For the second question regarding effectiveness of bank regulators, we defer to Sheila Bair, former head of the U.S. FDIC, in her book Bull by the Horns: Fighting to Save Main Street from Wall Street and Wall Street from Itself (Free Press, 2012). Bair’s central theme is that she and her team at the FDIC had the right approach to banking supervision in the Credit Crisis beginning in 2007, but the other U.S. bank regulators (the Fed, Office of Thrift Supervision, Office of the Comptroller of the Currency, and others) and the U.S. Treasury Department were slow, wrong, conflicted, and generally ineffective.
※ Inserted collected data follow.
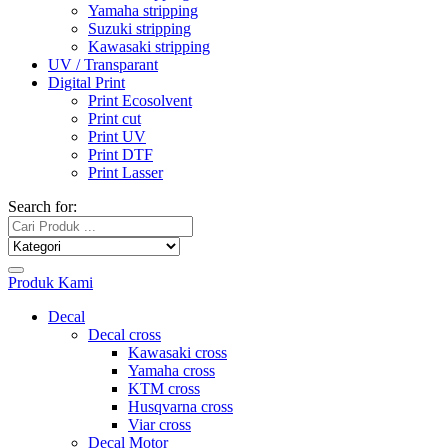
Yamaha stripping
Suzuki stripping
Kawasaki stripping
UV / Transparant
Digital Print
Print Ecosolvent
Print cut
Print UV
Print DTF
Print Lasser
Search for:
Produk Kami
Decal
Decal cross
Kawasaki cross
Yamaha cross
KTM cross
Husqvarna cross
Viar cross
Decal Motor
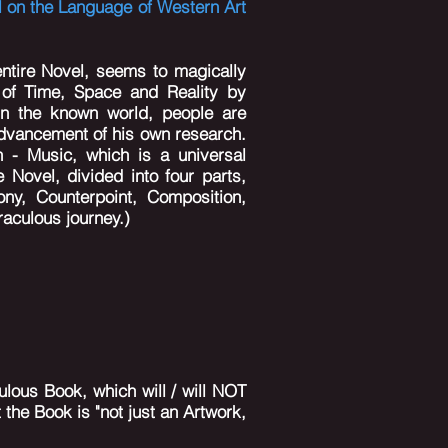
l on the Language of Western Art
ntire Novel, seems to magically
 of Time, Space and Reality by
 in the known world, people are
advancement of his own research.
n - Music, which is a universal
 Novel, divided into four parts,
ny, Counterpoint, Composition,
raculous journey.)
lous Book, which will / will NOT
 the Book is "not just an Artwork,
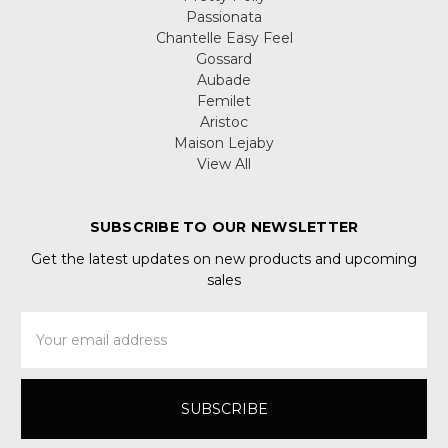
Passionata
Chantelle Easy Feel
Gossard
Aubade
Femilet
Aristoc
Maison Lejaby
View All
SUBSCRIBE TO OUR NEWSLETTER
Get the latest updates on new products and upcoming
sales
Email
Address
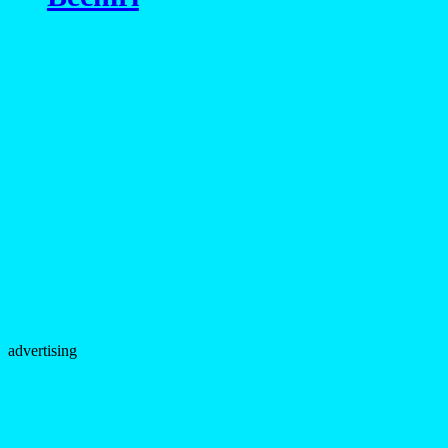
advertising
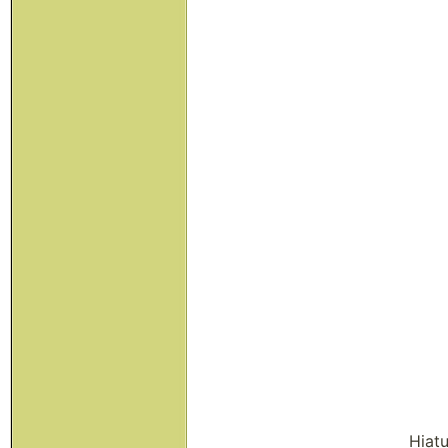
Hiatu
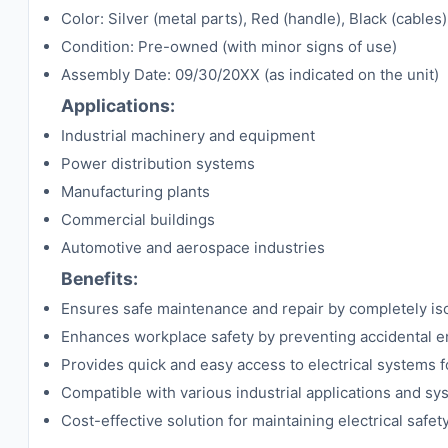
Color: Silver (metal parts), Red (handle), Black (cables)
Condition: Pre-owned (with minor signs of use)
Assembly Date: 09/30/20XX (as indicated on the unit)
Applications:
Industrial machinery and equipment
Power distribution systems
Manufacturing plants
Commercial buildings
Automotive and aerospace industries
Benefits:
Ensures safe maintenance and repair by completely isola
Enhances workplace safety by preventing accidental e
Provides quick and easy access to electrical systems f
Compatible with various industrial applications and s
Cost-effective solution for maintaining electrical safet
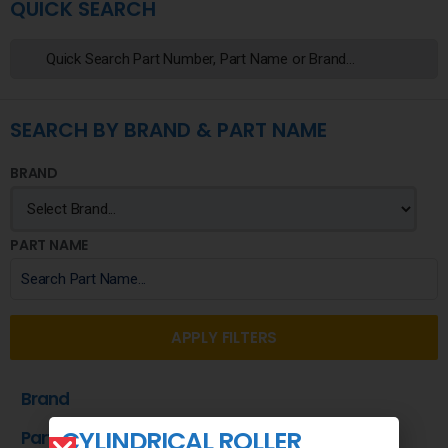
QUICK SEARCH
SEARCH BY BRAND & PART NAME
BRAND
PART NAME
APPLY FILTERS
Brand
CYLINDRICAL ROLLER
Part Name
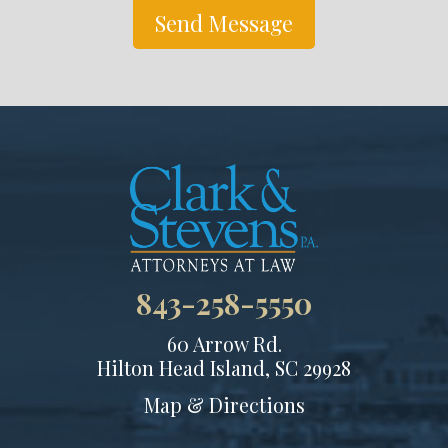
Send Message
843-258-5550
60 Arrow Rd.
Hilton Head Island, SC 29928
Map & Directions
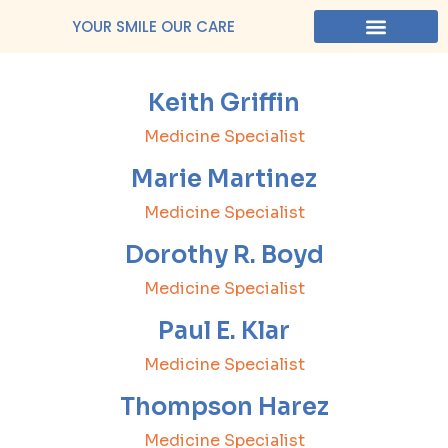
YOUR SMILE OUR CARE
Keith Griffin
Medicine Specialist
Marie Martinez
Medicine Specialist
Dorothy R. Boyd
Medicine Specialist
Paul E. Klar
Medicine Specialist
Thompson Harez
Medicine Specialist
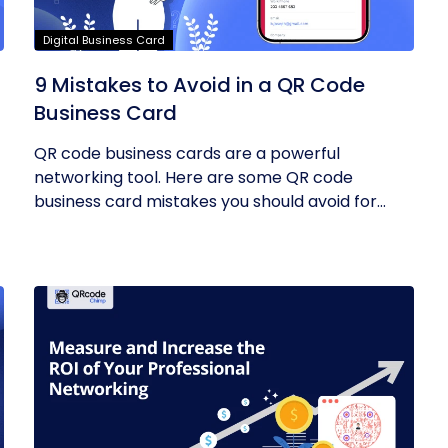
Digital Business Card
9 Mistakes to Avoid in a QR Code
Business Card
QR code business cards are a powerful
networking tool. Here are some QR code
business card mistakes you should avoid for
the...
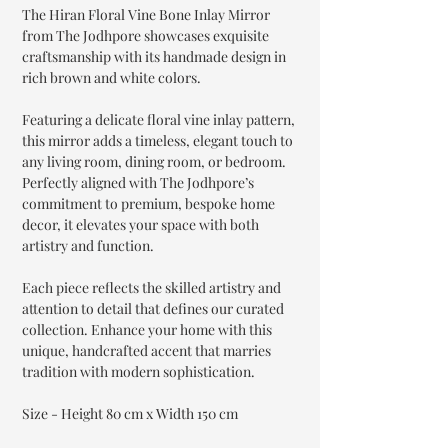
The Hiran Floral Vine Bone Inlay Mirror
from The Jodhpore showcases exquisite
craftsmanship with its handmade design in
rich brown and white colors.
Featuring a delicate floral vine inlay pattern,
this mirror adds a timeless, elegant touch to
any living room, dining room, or bedroom.
Perfectly aligned with The Jodhpore’s
commitment to premium, bespoke home
decor, it elevates your space with both
artistry and function.
Each piece reflects the skilled artistry and
attention to detail that defines our curated
collection. Enhance your home with this
unique, handcrafted accent that marries
tradition with modern sophistication.
Size - Height 80 cm x Width 150 cm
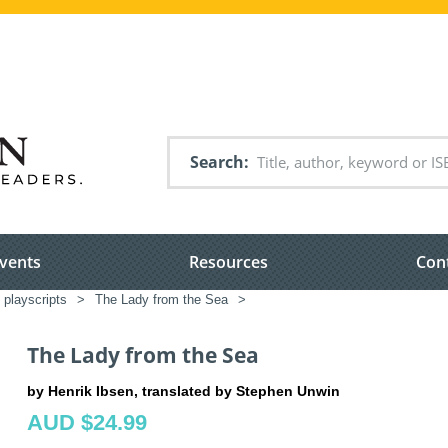
Search
vents
Resources
Con
 playscripts
>
The Lady from the Sea
>
The Lady from the Sea
by Henrik Ibsen, translated by Stephen Unwin
AUD $24.99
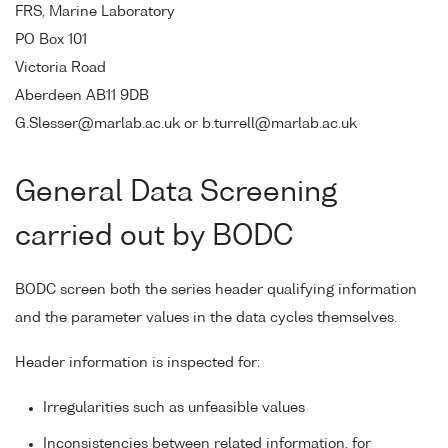
FRS, Marine Laboratory
PO Box 101
Victoria Road
Aberdeen AB11 9DB
G.Slesser@marlab.ac.uk or b.turrell@marlab.ac.uk
General Data Screening
carried out by BODC
BODC screen both the series header qualifying information
and the parameter values in the data cycles themselves.
Header information is inspected for:
Irregularities such as unfeasible values
Inconsistencies between related information, for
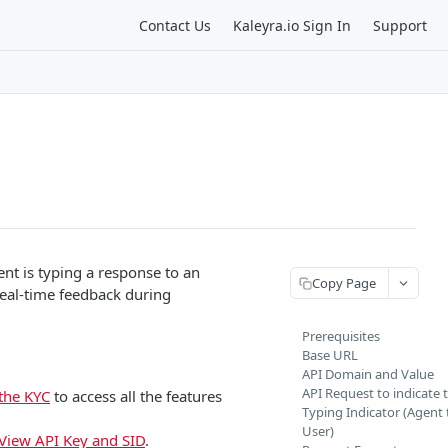
Contact Us
Kaleyra.io Sign In
Support
nt is typing a response to an
Copy Page
real-time feedback during
Prerequisites
Base URL
API Domain and Value
API Request to indicate 
the KYC
to access all the features
Typing Indicator (Agent 
User)
View API Key and SID
.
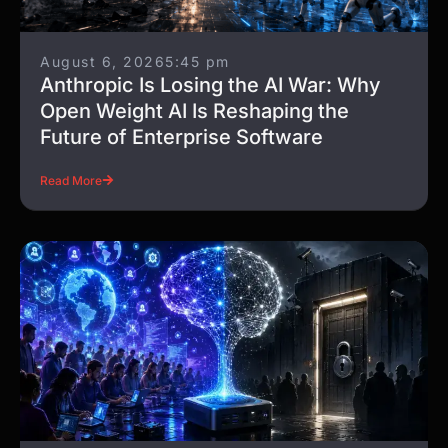
August 6, 2026
5:45 pm
Anthropic Is Losing the AI War: Why
Open Weight AI Is Reshaping the
Future of Enterprise Software
Read More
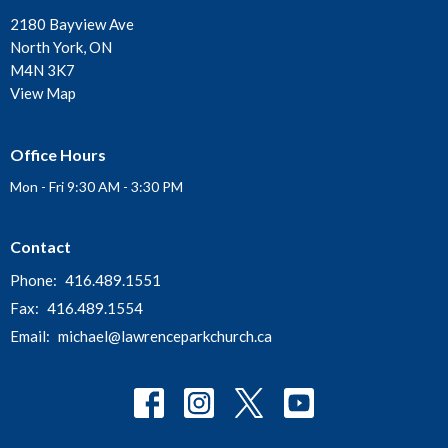
2180 Bayview Ave
North York, ON
M4N 3K7
View Map
Office Hours
Mon - Fri 9:30 AM - 3:30 PM
Contact
Phone:
416.489.1551
Fax:
416.489.1554
Email
:
michael@lawrenceparkchurch.ca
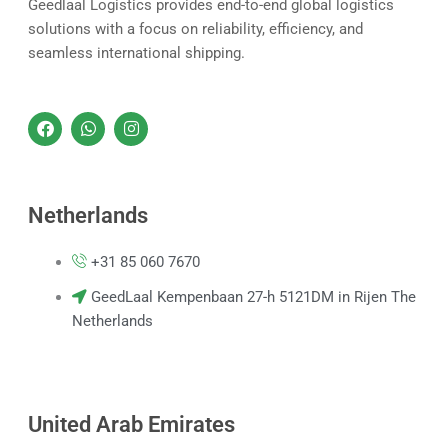
Geedlaal Logistics provides end-to-end global logistics
solutions with a focus on reliability, efficiency, and
seamless international shipping.
F
W
I
a
h
n
c
a
s
e
t
t
b
s
a
o
a
g
Netherlands
o
p
r
k
p
a
m
+31 85 060 7670
GeedLaal Kempenbaan 27-h 5121DM in Rijen The
Netherlands
United Arab Emirates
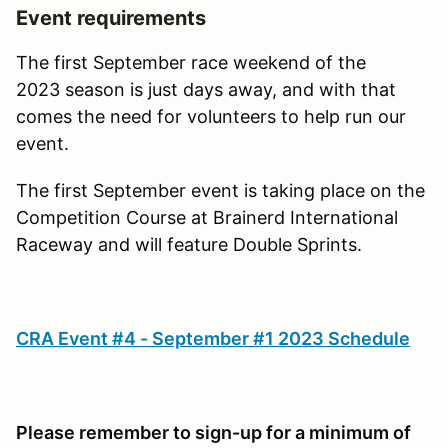
Event requirements
The first September race weekend of the
2023 season is just days away, and with that
comes the need for volunteers to help run our
event.
The first September event is taking place on the
Competition Course at Brainerd International
Raceway and will feature Double Sprints.
CRA Event #4 - September #1 2023 Schedule
Please remember to sign-up for a minimum of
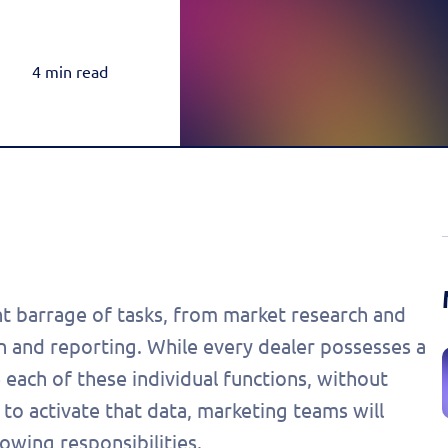
Rea
Honda
Amazon & OTT
Highly-Targeted Amazon & OTT Ads
Acura
4 min read
Dynamic Payments
Automated Specials & Offers
t barrage of tasks, from market research and
 and reporting. While every dealer possesses a
 each of these individual functions, without
 to activate that data, marketing teams will
owing responsibilities.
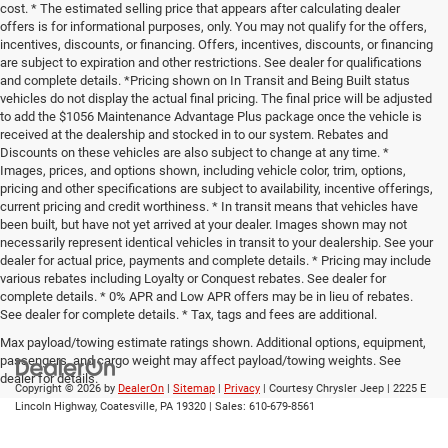
cost. * The estimated selling price that appears after calculating dealer
offers is for informational purposes, only. You may not qualify for the offers,
incentives, discounts, or financing. Offers, incentives, discounts, or financing
are subject to expiration and other restrictions. See dealer for qualifications
and complete details. *Pricing shown on In Transit and Being Built status
vehicles do not display the actual final pricing. The final price will be adjusted
to add the $1056 Maintenance Advantage Plus package once the vehicle is
received at the dealership and stocked in to our system. Rebates and
Discounts on these vehicles are also subject to change at any time. *
Images, prices, and options shown, including vehicle color, trim, options,
pricing and other specifications are subject to availability, incentive offerings,
current pricing and credit worthiness. * In transit means that vehicles have
been built, but have not yet arrived at your dealer. Images shown may not
necessarily represent identical vehicles in transit to your dealership. See your
dealer for actual price, payments and complete details. * Pricing may include
various rebates including Loyalty or Conquest rebates. See dealer for
complete details. * 0% APR and Low APR offers may be in lieu of rebates.
See dealer for complete details. * Tax, tags and fees are additional.
Max payload/towing estimate ratings shown. Additional options, equipment,
passengers, and cargo weight may affect payload/towing weights. See
dealer for details.
Copyright © 2026
by
DealerOn
|
Sitemap
|
Privacy
| Courtesy Chrysler Jeep
|
2225 E
Lincoln Highway,
Coatesville,
PA
19320
| Sales:
610-679-8561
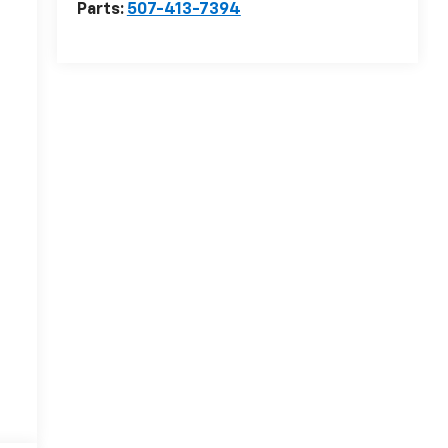
Parts:
507-413-7394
Her solution is to create a super-regulator to oversee and eliminate the conflicts and dysfunctions of the first line of regulators. While we don’t see the financial world and its necessary repairs in the same terms as Bair,[2] we do believe she’s chronicled powerfully the fallibility and questionable banking expertise of bank regulators.
One further difficulty of banking credit analysis stems from the nature of bank failure. When banks fail due to “run on the bank,” the failure is often a “bolt from the blue.” There is little warning because we really have no widely accepted run-on-the-bank measurement to make months or years in advance of the failure. In hindsight, the media and some analysts may identify ersatz “causes” that hide our inability to foresee these short-term funding failures. When Drexel (Drexel Burnham Lambert Inc.) failed in 1990, the “cause” was the firm’s involvement in “junk bonds.” When Northern Rock failed in 2007, the “cause” was “too much wholesale funding.” When IndyMac failed in 2008, the “cause” was “Senator Schumer citing the bank’s fragile condition.”[3] While these “causes” may have differing levels of plausibility, they give only false comfort that other banks will avoid future collapses if they avoid non-investment-grade lending, commercial paper markets, and loose-lipped politicians.
[1] See, for example, J. A. Allison, “Market Discipline Beats Regulatory Discipline,” Cato Journal 34(2), 345-52, Spring/Summer 2014. Mr. Allison, a former U.S. bank CEO, states: “I don’t know a single time when federal regulators – primarily the FDIC – actually identified a significant bank failure in advance. Regulators are always the last ones to the party after everyone in the market (the other bankers) knows something is going on. Thus, in that context, regulators have a 100% failure rate. Indeed, in my experience, whenever they get involved with a bank that is struggling, they always make it worse – because they don’t know how to run a bank.”
[2] For the sake of clarity at the expense of diplomacy, we deplore the idea of creating a new regulator to oversee existing regulators.
[3] See, for example, “IndyMac Seized by U.S. Regulators; Schumer Blamed for Failure,” Bloomberg, July 12, 2008.